Acaricio con mi mano una de las orejas de su gorro.
—Que tenías unas orejitas peludas encantadoras. —Me mira entrecerrando sus ojos verdes como si quisiera atravesarme con la mirada—. No me mires así, que no puedo controlar lo que sueño.
Mis labios se dirigen a su cuello, dejando un camino de besos a lo largo de su clavícula, al mismo tiempo que mis manos se cuelan por debajo de la camiseta que lleva puesta. Acaricio su espalda y sonrío al comprobar que no lleva sujetador, algo que mi torpeza en estas cuestiones agradece.
—Lo que dijiste antes... Eso de pasar todo el día en la cama... me parece cada vez mejor plan para San Valentín. ¿Sigue en pie la oferta?
Su piel se eriza bajo mis caricias y todo mi cuerpo arde en llamas cuando Amaltea se mueve sobre mi regazo.
—Depende... ¿Qué vamos a hacer tanto tiempo ahí? —Acaricia mi boca con el pulgar, repasando el contorno de mis labios.
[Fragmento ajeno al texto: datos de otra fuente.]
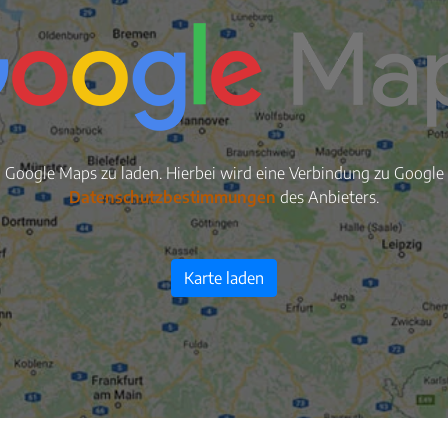
n Google Maps zu laden. Hierbei wird eine Verbindung zu Google S
Datenschutzbestimmungen
des Anbieters.
Karte laden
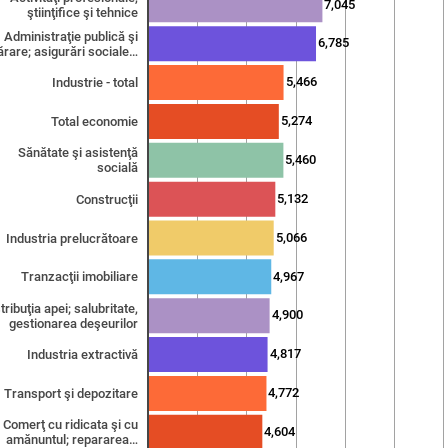
7,045
ştiinţifice şi tehnice
Administraţie publică şi
6,785
ărare; asigurări sociale…
5,466
Industrie - total
5,274
Total economie
Sănătate şi asistenţă
5,460
socială
5,132
Construcţii
5,066
Industria prelucrătoare
4,967
Tranzacţii imobiliare
tribuţia apei; salubritate,
4,900
gestionarea deşeurilor
4,817
Industria extractivă
4,772
Transport şi depozitare
Comerţ cu ridicata şi cu
4,604
amănuntul; repararea…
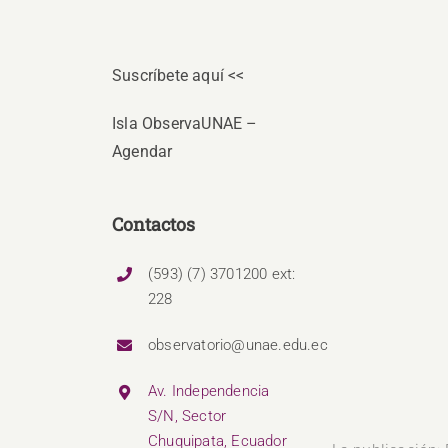
Suscríbete aquí <<
Isla ObservaUNAE –
Agendar
Contactos
(593) (7) 3701200 ext:
228
observatorio@unae.edu.ec
Av. Independencia
S/N, Sector
Chuquipata, Ecuador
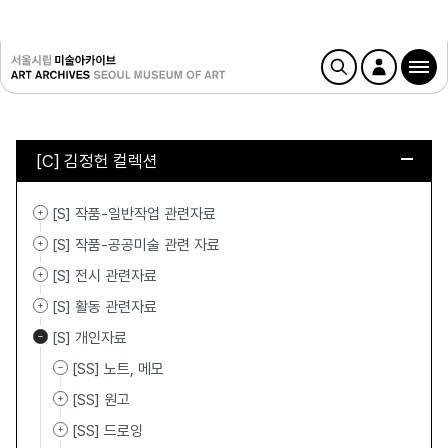
[C] 김정헌 컬렉션
[S] 작품-일반작업 관련자료
[S] 작품-공공미술 관련 자료
[S] 전시 관련자료
[S] 활동 관련자료
[S] 개인자료
[SS] 노트, 메모
[SS] 원고
[SS] 드로잉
Luego, me besa con suavidad y yo puedo notar el sabor del chocolate en ella.
Apoyo mi frente en la suya —un gesto que me encanta— y, con nuestros alientos confundidos en uno, le digo:
—Me basta con mirar tus ojos y perderme en ellos.
En ese momento, Amaltea se abraza a mí con fuerza y yo respondo del mismo modo, queriendo que su cuerpo se funda con el mío y se vuelvan solo uno. Un abrazo eterno y tan fuerte como el amor que siento por ella, un abrazo que consigue que mis cinco sentidos se olviden de su existencia.
—Te amo —susurra Amaltea en mi oído—. Te amo, te amo, ¡te amo!
Un latido después, me besa y todo desaparece. La beso y no importa nada más que saborear sus caricias incendiarias y saber que nos amamos. La tomo entre mis brazos y vamos al dormitorio, donde, bajo las sábanas arrugadas, dibujo con mis labios en su cuerpo cuánto la amo y ella, con sus caricias, repite una y otra vez lo que confiesan a gritos sus ojos enamorados.